I was crying again. "Thank you. Thank you so much."
"Don't thank me. If I thought there was a chance you'd still be there, I'd drive to Toledo and drag you back home again."
"It's raining out, it's not worth it."
"Yeah, right. If it's raining, get a hotel room. It's getting dark out; you shouldn't drive in the dark."
She didn't know I'd ditched my car already. "I'll do that. I'll lock myself in my room all safe and sound. No sharp objects or toxins at hand."
"I'm not afraid of you killing yourself. If anything, I'm afraid you'll kill someone else. You're like me--the bad stuff is directed out, not in."
I thought about the time I'd lost my temper and slapped Mrs. Price. Liz knew about it, too. "I won't kill anyone. Not today," I joked. "It's too rainy to dig graves."
She laughed. We talked about nothing for a while--Liz was more comfortable about my running away when I wasn't hysterical. "Sososo," she finally muttered, coming back to my leaving. "I could get you a plane ticket, you know. To California, so you don't have to drive all the way."
"No, you can't. You work in a bookstore and all you ever talk about is how you don't have any money even though you quit buying alcohol all the time. I'll be okay, Liz. Once I turn eighteen I can control my own money, the estate, and I'll be fine. Maybe Charles will be back by then."
"When do you turn eighteen?"
"December."
"You don't want to just hold out until then? Stay with me for six months," she urged again.
"It's not the Prices I'm running from!" I yelled. "I can't stay there another half a year or I'll lose everything!" I realized I was shouting. "I'm sorry..."

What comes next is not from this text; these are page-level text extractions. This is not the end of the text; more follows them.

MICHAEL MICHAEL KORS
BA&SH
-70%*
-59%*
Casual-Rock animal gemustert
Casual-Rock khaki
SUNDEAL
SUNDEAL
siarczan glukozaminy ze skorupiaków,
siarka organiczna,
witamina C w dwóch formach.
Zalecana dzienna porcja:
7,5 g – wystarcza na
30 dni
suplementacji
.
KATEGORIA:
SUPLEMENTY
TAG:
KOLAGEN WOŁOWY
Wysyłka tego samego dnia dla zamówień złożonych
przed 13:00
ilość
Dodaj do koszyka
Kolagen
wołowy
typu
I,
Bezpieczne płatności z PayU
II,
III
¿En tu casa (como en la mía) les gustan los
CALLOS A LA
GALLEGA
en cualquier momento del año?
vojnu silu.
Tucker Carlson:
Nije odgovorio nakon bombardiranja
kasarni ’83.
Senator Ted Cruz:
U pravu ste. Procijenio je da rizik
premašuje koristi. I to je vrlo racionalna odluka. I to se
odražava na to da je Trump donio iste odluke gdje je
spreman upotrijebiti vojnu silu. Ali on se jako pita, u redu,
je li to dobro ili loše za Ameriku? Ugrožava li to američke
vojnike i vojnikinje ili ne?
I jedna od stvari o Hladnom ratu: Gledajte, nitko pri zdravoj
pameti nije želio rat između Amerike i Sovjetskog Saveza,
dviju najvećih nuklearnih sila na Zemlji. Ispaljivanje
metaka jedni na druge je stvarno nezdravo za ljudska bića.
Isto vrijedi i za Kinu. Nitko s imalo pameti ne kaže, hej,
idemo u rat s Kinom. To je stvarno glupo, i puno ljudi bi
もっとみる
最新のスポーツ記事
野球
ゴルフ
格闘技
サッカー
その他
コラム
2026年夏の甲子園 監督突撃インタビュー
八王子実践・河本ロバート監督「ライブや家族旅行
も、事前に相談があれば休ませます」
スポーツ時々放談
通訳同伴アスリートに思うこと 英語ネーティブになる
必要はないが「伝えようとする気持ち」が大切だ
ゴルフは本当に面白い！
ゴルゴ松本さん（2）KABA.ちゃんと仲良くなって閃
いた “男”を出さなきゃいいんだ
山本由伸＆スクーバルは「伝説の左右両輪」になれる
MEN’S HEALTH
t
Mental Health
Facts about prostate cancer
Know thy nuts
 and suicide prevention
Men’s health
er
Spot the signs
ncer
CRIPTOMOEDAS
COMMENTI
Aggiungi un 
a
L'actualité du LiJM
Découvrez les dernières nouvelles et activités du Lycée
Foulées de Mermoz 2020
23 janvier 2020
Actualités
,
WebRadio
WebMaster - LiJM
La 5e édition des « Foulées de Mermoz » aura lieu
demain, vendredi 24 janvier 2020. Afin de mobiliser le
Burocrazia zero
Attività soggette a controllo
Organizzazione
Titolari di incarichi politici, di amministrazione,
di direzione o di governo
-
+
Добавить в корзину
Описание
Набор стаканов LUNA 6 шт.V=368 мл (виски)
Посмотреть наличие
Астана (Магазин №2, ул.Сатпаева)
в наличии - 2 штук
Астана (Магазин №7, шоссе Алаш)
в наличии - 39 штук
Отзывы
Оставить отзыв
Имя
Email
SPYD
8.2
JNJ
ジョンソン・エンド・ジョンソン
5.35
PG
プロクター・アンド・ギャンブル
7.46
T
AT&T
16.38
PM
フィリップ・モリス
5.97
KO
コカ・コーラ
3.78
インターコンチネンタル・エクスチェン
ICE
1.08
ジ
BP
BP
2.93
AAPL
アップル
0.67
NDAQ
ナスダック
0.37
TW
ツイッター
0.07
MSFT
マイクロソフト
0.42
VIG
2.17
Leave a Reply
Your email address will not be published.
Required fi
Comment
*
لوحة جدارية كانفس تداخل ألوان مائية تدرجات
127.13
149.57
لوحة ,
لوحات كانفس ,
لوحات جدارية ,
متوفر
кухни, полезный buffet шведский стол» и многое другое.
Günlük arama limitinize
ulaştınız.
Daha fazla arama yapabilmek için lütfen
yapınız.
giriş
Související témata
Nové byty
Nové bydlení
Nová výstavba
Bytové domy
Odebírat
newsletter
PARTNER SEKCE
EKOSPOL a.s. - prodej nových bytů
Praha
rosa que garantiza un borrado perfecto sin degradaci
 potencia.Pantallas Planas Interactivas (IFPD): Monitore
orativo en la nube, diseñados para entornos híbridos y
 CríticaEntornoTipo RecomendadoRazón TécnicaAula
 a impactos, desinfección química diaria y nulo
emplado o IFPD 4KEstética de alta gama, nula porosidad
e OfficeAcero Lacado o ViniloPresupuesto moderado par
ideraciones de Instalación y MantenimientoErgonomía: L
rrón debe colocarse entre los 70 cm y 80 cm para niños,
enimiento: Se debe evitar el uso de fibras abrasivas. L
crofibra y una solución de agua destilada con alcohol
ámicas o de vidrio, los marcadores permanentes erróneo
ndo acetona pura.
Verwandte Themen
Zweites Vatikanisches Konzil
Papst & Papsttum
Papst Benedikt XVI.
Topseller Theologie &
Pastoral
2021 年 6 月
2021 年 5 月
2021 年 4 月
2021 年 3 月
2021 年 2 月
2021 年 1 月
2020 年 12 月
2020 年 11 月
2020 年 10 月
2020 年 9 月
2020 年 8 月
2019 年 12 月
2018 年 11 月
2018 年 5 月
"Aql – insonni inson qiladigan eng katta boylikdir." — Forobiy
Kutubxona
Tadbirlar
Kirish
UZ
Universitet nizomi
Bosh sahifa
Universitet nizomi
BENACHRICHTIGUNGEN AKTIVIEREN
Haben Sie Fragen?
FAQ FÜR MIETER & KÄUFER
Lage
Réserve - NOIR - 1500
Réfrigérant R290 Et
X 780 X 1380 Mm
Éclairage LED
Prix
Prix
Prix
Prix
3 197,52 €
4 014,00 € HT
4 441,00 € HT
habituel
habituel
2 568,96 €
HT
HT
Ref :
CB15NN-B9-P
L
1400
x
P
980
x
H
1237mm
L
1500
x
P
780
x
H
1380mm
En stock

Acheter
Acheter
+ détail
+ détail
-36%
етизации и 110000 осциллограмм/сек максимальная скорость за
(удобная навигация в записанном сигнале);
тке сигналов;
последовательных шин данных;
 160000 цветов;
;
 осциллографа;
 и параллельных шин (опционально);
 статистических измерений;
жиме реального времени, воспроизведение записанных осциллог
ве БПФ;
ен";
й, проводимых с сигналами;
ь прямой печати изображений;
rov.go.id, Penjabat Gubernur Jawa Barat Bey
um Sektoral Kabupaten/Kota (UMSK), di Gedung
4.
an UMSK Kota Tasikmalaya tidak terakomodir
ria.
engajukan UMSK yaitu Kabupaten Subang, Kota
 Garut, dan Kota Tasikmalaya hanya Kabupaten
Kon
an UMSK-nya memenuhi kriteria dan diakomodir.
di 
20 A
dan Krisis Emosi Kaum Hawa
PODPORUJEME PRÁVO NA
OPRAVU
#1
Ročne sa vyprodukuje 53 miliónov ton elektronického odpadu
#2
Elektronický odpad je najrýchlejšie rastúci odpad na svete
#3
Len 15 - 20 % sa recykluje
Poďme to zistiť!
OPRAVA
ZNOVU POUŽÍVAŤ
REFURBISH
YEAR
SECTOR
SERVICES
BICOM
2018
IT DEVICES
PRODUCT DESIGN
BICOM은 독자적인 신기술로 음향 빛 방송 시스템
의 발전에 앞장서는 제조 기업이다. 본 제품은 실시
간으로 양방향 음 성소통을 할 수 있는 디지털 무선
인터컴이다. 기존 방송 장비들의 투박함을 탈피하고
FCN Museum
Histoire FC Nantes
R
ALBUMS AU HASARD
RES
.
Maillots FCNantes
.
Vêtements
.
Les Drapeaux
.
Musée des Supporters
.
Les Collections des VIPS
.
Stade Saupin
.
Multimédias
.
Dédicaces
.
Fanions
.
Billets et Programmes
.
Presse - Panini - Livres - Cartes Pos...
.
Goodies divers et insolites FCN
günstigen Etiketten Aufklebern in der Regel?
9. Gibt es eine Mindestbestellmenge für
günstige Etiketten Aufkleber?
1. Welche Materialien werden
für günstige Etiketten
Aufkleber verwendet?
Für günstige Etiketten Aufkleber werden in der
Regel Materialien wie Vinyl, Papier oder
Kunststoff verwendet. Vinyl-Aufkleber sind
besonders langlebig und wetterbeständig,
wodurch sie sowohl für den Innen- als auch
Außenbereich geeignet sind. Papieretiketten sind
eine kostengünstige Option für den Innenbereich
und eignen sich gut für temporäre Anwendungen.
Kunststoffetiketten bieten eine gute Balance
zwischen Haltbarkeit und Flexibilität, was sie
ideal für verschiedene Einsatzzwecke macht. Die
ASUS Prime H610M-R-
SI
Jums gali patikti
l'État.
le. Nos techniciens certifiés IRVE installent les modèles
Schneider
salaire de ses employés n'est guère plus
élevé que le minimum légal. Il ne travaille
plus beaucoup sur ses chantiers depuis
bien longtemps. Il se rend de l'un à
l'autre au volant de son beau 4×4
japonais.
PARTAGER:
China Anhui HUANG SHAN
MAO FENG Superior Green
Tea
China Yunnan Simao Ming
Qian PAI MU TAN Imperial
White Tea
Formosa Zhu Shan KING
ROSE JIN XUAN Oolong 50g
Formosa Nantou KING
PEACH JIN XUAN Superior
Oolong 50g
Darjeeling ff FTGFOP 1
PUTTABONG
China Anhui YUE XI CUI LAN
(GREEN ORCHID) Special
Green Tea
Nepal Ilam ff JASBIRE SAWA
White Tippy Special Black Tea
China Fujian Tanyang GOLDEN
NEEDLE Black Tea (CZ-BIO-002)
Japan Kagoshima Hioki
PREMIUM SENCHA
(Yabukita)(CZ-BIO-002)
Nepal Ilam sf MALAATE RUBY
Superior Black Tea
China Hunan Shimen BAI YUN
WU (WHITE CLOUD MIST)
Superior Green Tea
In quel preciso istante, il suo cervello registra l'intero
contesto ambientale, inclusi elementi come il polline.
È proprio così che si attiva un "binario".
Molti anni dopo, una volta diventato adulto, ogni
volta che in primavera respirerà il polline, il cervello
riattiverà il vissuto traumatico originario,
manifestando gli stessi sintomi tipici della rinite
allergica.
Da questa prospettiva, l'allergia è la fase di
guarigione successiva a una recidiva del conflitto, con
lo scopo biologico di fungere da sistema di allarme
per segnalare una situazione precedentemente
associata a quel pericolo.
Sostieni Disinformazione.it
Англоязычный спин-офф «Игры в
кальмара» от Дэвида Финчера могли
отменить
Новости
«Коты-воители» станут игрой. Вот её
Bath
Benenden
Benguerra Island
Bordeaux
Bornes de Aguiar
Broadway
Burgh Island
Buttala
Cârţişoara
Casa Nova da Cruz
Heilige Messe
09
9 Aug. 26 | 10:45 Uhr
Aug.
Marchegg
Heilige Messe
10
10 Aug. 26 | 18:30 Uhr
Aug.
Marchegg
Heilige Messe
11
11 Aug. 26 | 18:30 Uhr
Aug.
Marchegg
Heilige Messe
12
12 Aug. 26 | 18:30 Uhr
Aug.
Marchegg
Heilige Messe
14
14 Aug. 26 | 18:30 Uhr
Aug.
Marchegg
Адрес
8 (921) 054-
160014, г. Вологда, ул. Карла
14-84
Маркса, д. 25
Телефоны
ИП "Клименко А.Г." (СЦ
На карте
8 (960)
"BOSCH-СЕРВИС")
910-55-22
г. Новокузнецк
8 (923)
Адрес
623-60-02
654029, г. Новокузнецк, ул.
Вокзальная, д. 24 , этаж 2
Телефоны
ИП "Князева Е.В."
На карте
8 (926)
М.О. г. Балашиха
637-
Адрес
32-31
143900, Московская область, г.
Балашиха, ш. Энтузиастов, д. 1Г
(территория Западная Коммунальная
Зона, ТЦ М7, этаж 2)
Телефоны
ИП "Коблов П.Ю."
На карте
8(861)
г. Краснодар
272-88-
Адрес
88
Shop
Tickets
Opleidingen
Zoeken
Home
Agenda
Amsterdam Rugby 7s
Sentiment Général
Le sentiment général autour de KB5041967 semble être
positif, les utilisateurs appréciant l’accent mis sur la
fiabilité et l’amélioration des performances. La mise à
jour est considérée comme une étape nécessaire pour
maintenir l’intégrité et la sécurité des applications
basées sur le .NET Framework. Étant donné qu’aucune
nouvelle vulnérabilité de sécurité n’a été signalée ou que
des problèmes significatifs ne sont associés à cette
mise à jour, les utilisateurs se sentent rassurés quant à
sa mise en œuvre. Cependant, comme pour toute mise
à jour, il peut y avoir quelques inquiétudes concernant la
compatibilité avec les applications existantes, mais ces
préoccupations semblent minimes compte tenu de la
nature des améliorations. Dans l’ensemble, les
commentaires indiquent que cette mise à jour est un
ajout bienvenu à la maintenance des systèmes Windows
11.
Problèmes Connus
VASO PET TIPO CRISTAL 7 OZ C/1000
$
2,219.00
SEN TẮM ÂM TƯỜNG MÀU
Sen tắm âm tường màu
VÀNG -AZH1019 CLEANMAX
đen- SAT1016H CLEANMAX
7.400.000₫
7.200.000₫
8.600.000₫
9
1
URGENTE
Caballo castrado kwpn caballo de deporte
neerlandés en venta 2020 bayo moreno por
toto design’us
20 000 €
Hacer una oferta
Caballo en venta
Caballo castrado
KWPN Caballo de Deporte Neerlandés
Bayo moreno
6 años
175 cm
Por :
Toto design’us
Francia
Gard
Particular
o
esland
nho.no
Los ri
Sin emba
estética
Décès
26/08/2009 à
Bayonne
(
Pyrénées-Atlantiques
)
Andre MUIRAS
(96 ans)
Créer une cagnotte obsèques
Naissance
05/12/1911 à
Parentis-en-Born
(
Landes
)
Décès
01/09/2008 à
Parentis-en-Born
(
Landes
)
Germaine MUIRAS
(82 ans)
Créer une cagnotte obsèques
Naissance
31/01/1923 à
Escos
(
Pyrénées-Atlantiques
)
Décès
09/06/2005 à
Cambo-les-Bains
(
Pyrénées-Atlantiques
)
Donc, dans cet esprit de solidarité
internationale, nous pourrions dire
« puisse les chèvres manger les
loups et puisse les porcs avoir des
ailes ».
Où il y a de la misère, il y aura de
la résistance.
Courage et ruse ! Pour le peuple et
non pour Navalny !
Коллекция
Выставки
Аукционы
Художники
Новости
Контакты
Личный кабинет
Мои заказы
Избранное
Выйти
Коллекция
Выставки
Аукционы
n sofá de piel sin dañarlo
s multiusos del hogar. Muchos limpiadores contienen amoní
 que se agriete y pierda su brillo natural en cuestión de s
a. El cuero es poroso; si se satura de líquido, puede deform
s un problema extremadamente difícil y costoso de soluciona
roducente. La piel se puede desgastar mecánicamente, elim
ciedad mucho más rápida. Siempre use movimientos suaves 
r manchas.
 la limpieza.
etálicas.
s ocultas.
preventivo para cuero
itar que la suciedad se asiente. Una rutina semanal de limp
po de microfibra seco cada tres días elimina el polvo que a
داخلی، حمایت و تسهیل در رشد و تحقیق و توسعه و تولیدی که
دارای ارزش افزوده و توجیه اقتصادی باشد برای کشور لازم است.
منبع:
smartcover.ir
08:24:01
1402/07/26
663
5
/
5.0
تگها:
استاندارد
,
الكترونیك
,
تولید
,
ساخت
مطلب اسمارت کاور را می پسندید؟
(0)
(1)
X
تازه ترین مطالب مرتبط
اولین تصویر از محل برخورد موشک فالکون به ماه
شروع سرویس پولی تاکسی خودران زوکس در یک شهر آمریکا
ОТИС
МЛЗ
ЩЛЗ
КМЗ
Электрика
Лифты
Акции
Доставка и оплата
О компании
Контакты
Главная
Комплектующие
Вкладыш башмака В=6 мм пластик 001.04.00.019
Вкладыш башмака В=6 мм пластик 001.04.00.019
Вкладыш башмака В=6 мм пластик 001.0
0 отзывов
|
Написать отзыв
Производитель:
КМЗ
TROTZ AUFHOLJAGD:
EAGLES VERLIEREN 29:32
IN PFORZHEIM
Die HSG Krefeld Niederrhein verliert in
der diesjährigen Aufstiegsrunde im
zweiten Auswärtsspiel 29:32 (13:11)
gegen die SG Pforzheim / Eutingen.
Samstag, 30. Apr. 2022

"Sorry, Nikki. I'm just trying to help in my own misguided way." I made a sound of gratitude. I really was happy for Liz, who never substituted what I wanted to hear in place of what she thought. "My instinct is to grab you and make you stay, but I'm being selfish. I don't know the whole story."
"No. No, you don't," I sighed.
"Make me a promise, then."
"What?"
"Promise to tell me the story some day. The whole thing."
Stop, Wait. There's a strange jog in my memory here, a detail that I don't remember noticing at the time. I am at a pay phone, an outdoor one, turned into the little glass half-booth because it's at a gas station and the cars roaring past make it hard to hear. I am looking through the crazy-cracked glass, and there is a woman standing across the street. Just standing there. She has straight blond hair and slightly dusky skin, which from a distance looks like a tan. And sunglasses. And her face...her face is shaped like Taiisha's. Is she...was she really there? Or am I imagining that she was, inserting her into my memory?